The query I ran was:
db.domains.find({
"LastUpdated" : {
"$gte" : ISODate("2011-11-22T15:01:54.851Z"),
"$lt" : ISODate("2011-11-22T17:39:48.013Z")
},
"_id" : { "$gt" : "1300broadband.com" }
}).sort({ _id:1 }).limit(50).explain()
It is so slow in fact that the explain (at the time of writing this) has been running for over 10 minutes and has not yet completed. I will update this question if it ever finishes, but the point of course is that the query is EXTREMELY slow.
What can I do? I don't have the faintest clue what the problem might be with the query.
EDIT
The explain finished after 55 minutes.
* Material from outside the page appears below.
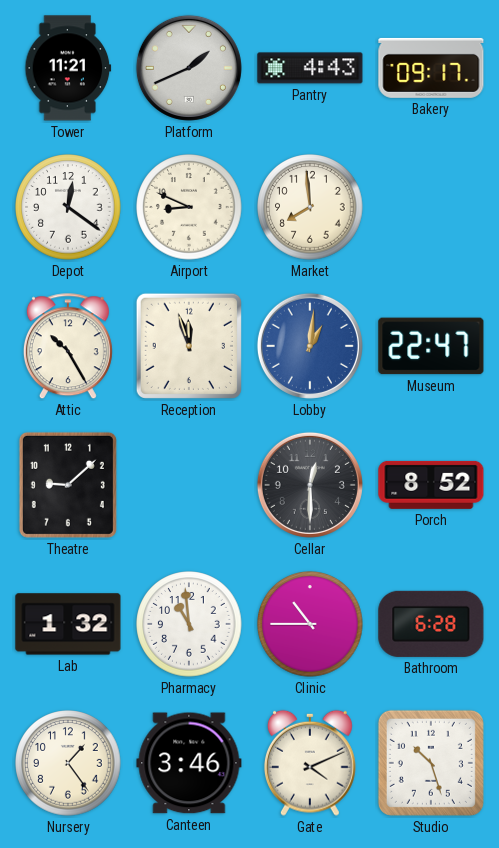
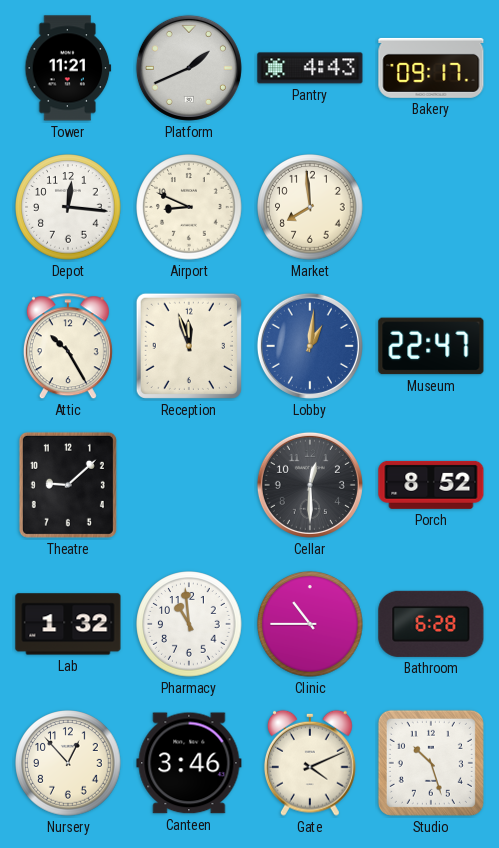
Depot: 12:21 -> 12:16
Nursery: 1:24 -> 12:53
Here it is:
{
"cursor" : "BtreeCursor Lastupdated_-1__id_1",
"nscanned" : 13112,
"nscannedObjects" : 13100,
"n" : 50,
"scanAndOrder" : true,
"millis" : 3347845,
"nYields" : 5454,
"nChunkSkips" : 0,
"isMultiKey" : false,
"indexOnly" : false,
"indexBounds" : {
"LastUpdated" : [
[
ISODate("2011-11-22T17:39:48.013Z"),
ISODate("2011-11-22T15:01:54.851Z")
]
],
"_id" : [
[
"1300broadband.com",
{
}
]
]
}
}
Bumped into a very similar problem, and the Indexing Advice and FAQ on Mongodb.org says, quote:
The range query must also be the last column in an index
So if you have the keys a,b and c and run db.ensureIndex({a:1, b:1, c:1}), these are the "guidelines" in order use the index as much as possible:
Good:
find(a=1,b>2)
find(a>1 and a<10)
find(a>1 and a<10).sort(a)
Bad:
find(a>1, b=2)
Only use a range query OR sort on one column.
Good:
find(a=1,b=2).sort(c)
find(a=1,b>2)
find(a=1,b>2 and b<4)
find(a=1,b>2).sort(b)
Bad:
find(a>1,b>2)
find(a=1,b>2).sort(c)
Hope it helps!
/J
Ok I solved it. The culprit was "scanAndOrder": true, which suggested that the index wasn't being used as intended. The correct composite index has the the primary sort field first and then the fields being queried on.
{ "_id":1, "LastUpdated":1 }
Have you tried adding _id to your composite index. As you're using it as part of the query won't it still have to do a full table scan?